That was clear for me, however I probably misunderstood your intentions in 
regard to device/driver recovery after successful unplug/unbind.

> Generally I think having the framework/generic solution before
> you have all the applications is the wrong way to build something. Usually
> it results in something which is generic in all the wrong ways, but not in
> the ones you will actually need. So complexity with no gain. Better to
> - add a few tests first with copypasting/minimal changes
> - refactor helpers once you see the real patterns
> - no framework, that's the midlayer mistake, see
>   https://blog.ffwll.ch/2016/12/midlayers-once-more-with-feeling.html and
>   all the articles linked from there.

OK, thanks for your recommendations and the references.

> > > do we really need all that complexity with 2nd process 
> > 
> > If we drop module unload option then no, we don't need 2nd process.  
> 
> Why does module unload require a 2nd process?

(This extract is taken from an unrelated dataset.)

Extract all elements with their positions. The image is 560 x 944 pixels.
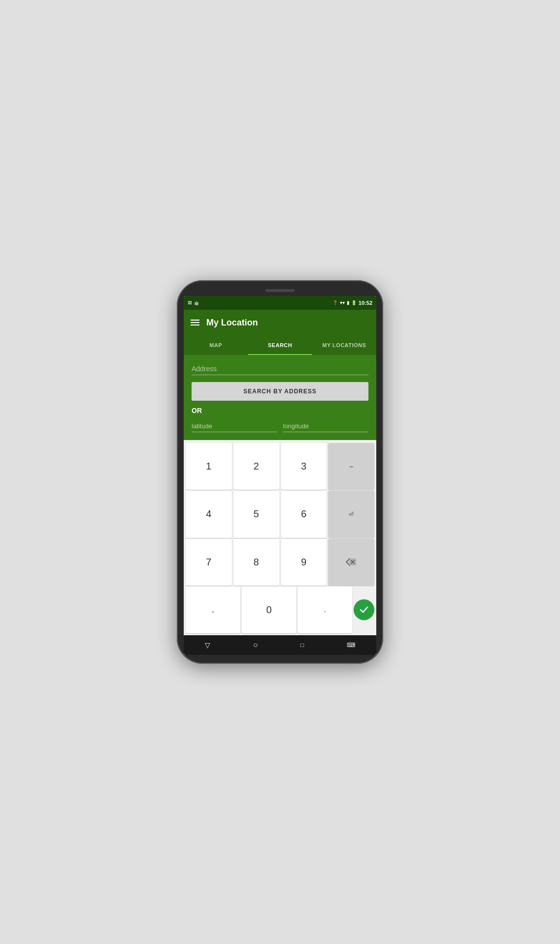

We don't need a 2nd process
> in our other module unload tests either.

That's not longer the problem as we're going to drop the module unload step, 
but just to provide you with an explanation of my approach:
In case of the spin workload, references are held after the workload crashes 
and it's not possible to unload the module unless we put them.   Since those 
references are internal to IGT libraries and not exposed to a user, putting 
them is only possible with functions provided by IGT.  Those functions are 
full of checks affecting subtest results and using them to clean up resources 
related to a no longer existing device would result in a subtest failure or 
skip at least.  The most simple way to get rid of those issues is to enclose 
those references in a subprocess and wait for their automatic release on its 
completion.

> > > and watchers 
> > 
> > That was primarily needed for successful module unload.  If we drop that 
> > option and you think driver rebind / bus rescan operations can be performed 
> > blindly, without checking for completion of background workload, then I can 
> > drop the watchers.
> 
> Well we _have_ to do unbinds without checking the background workload has
> completed. That's the entire point of testing hotunplug. 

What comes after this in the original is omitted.